Speed and red light cameras are a proven, functional technology that make roads safer by slowing drivers down. They’re widely used in other countries and can also enforce parking restrictions like not blocking bus or bike lanes. They’re incredibly effective enforcers of the law. They never need coffee breaks, don’t let their friends or coworkers off easy, and certainly don’t discriminate based on the color of the driver’s skin. Because these automated systems are looking at vehicles, not people’s faces, they avoid the implicit bias quandaries that, say, facial recognition systems have, although, as Dave Cooke from the Union of Concerned Scientists tweeted, “the equitability of traffic cameras is dependent upon who is determining where to place them.”

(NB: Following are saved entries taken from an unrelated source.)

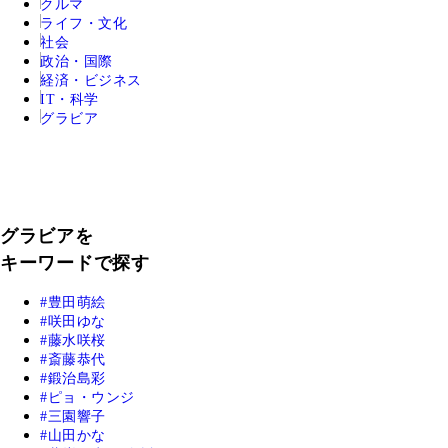
クルマ
ライフ・文化
社会
政治・国際
経済・ビジネス
IT・科学
グラビア
グラビアを
キーワードで探す
豊田萌絵
咲田ゆな
藤水咲桜
斎藤恭代
鍛治島彩
ピョ・ウンジ
三園響子
山田かな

Loath as I am to admit it, Gordon and the researchers in his article have got a point. There are few instances where something is as unambiguous as a vehicle speeding or running a red light. If the equipment is accurately calibrated and there is ample amber light time, the biggest frustration for drivers is that they can no longer speed with abandon or race through changing lights — which are things they should not have been doing in any circumstance. I am not arguing that we should put speed cameras every hundred metres on every road, nor that punitive measures are the only or even best behavioural correction, merely that these cameras can actually reduce bias. Please do not send hate mail.

Facial recognition, iris recognition, gait recognition — these biometrics methods are clearly more complex than identifying whether a car was speeding. But I have to wonder if there is an assumption by some that there is a linear and logical progression from one to the other, and there simply is not. Biometrics are more like forensics, and courtrooms still accept junk science. It appears that all that is being done with machine learning is to disguise the assumptions involved in matching one part of a person’s body or behaviour to their entire self.

It comes back to Maciej Cegłowski’s aphorism that “machine learning is money laundering for bias”:

When we talk about the moral economy of tech, we must confront the fact that we have created a powerful tool of social control. Those who run the surveillance apparatus understand its capabilities in a way the average citizen does not. My greatest fear is seeing the full might of the surveillance apparatus unleashed against a despised minority, in a democratic country.

What we’ve done as technologists is leave a loaded gun lying around, in the hopes that no one will ever pick it up and use it.

Well we’re using it now, and we have done little to assure there are no bystanders in the path of the bullet.